The idea of the “both-and” suggested a new pluralism, and maybe a new tolerance, in architecture. But the phrase turned out to have its limits. To the extent that Venturi was making an argument in favor of a kind of big-tent populism in architecture, it was a space for new styles instead of new voices, new forms rather than new people. In fact, tucked inside Complexity and Contradiction is an argument for a renewed insularity in the profession [...]. — The Atlantic
Christoper Hawthorne, former LA Times architecture critic and now Design Officer for the City of Los Angeles, dissects Robert Venturi's 1966 book, Complexity and Contradiction in Architecture (which famously scoffs at the Miessian classical Modernism with the "less is a bore" tagline), and argues in his piece in The Atlantic that the array of new choices the book offered also limited architecture's broader access to the public and diversity in the profession.

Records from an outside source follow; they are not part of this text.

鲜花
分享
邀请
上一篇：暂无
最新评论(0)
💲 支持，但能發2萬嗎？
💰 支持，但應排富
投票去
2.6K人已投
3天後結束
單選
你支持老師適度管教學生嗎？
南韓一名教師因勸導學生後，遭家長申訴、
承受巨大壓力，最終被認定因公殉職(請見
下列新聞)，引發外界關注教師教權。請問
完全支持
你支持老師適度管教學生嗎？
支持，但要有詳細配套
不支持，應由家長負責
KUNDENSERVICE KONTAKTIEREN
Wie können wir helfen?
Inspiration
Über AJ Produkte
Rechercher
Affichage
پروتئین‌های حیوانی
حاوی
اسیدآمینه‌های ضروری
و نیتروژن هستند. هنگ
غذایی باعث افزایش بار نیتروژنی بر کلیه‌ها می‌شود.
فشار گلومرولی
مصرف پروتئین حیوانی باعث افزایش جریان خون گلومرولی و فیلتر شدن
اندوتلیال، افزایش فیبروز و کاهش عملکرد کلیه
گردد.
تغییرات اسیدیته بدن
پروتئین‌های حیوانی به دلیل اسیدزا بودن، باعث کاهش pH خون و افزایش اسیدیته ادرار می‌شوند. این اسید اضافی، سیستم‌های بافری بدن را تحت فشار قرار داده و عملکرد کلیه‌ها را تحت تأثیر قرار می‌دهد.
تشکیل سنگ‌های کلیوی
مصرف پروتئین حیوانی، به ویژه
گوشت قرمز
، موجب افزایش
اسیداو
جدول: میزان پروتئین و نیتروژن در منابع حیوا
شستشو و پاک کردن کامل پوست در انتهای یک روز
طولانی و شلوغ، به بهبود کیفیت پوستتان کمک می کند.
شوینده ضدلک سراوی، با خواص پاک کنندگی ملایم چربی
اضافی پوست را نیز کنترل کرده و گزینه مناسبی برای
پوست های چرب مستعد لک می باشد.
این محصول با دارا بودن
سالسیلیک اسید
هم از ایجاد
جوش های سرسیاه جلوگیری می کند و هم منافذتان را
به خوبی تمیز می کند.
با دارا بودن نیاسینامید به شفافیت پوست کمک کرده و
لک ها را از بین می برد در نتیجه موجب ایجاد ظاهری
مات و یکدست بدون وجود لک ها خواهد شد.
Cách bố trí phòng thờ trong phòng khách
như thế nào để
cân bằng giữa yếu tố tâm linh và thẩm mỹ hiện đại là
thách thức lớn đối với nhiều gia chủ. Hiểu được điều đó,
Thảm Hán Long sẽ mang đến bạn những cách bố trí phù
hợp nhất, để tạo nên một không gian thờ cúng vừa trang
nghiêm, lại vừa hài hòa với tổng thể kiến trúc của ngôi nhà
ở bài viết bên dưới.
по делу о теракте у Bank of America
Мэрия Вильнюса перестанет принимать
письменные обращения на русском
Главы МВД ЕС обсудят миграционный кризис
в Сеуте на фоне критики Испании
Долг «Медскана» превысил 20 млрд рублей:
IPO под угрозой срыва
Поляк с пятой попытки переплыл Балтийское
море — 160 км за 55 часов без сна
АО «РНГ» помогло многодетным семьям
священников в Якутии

Meanwhile in another publication of the Atlantic network, McMansion Hell blogger Kate Wagner is out with a CityLab article on how Robert Venturi, Denise Scott Brown, and Steven Izenour's 1972 Learning from Las Vegas influenced an entire generation of architects, and her personally: "I came from Anywhere, U.S.A., far, far away from any great works of architecture," she writes. "Venturi’s elevation of everyday buildings made me feel seen, made me feel like the places I had observed, and my appreciation for them, were valid and meaningful."